На недавний спор Тициано и мамы мой отец отрывисто кивает, а потом качает головой, но я знаю, что, в отличие от меня, который определенно предпочитает тишину, он наслаждается этим хаосом.
С годами я обнаружил, что во многих вещах разбираюсь лучше, чем Франческо. Но держать темную сторону того, что мы делаем внешне, в равновесии с тем, какими нас хотели бы видеть мамы и жены внутри, не входит в их число.
— Я хочу стать бабушкой! — Громко бормочет мама, обращаясь ни к кому конкретно и ко всем одновременно.
Джанни скрывает смех, прокашливаясь: в конце концов, она только что защищала его, и было бы неразумно сейчас ее разочаровывать. Я решаю, что сейчас самое подходящее время, чтобы сменить тему.
— У нас уже есть статистика по сбору урожая на этот год, Джанни?

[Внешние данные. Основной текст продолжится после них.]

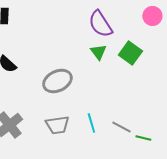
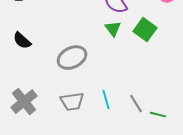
gray line: (121, 127) -> (136, 104), turned 30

— В ближайшие пару дней. Когда ты вернешься из Бразилии, у нас, скорее всего, уже будет.
— Хорошо.
— Статистика... статистика... Все говорят только о бизнесе, никто не хочет подарить мне внуков! — Мама ворчит достаточно громко, чтобы вся Сицилия услышала, прежде чем положить брускетту в рот.
ГЛАВА 6
ГАБРИЭЛА МАТОС
— Пожалуйста, Дез, я заплачу! Мне нужна еще одна неделя, — умоляю я, пока мужчина прислоняет лестницу к столбу рядом с моим домом.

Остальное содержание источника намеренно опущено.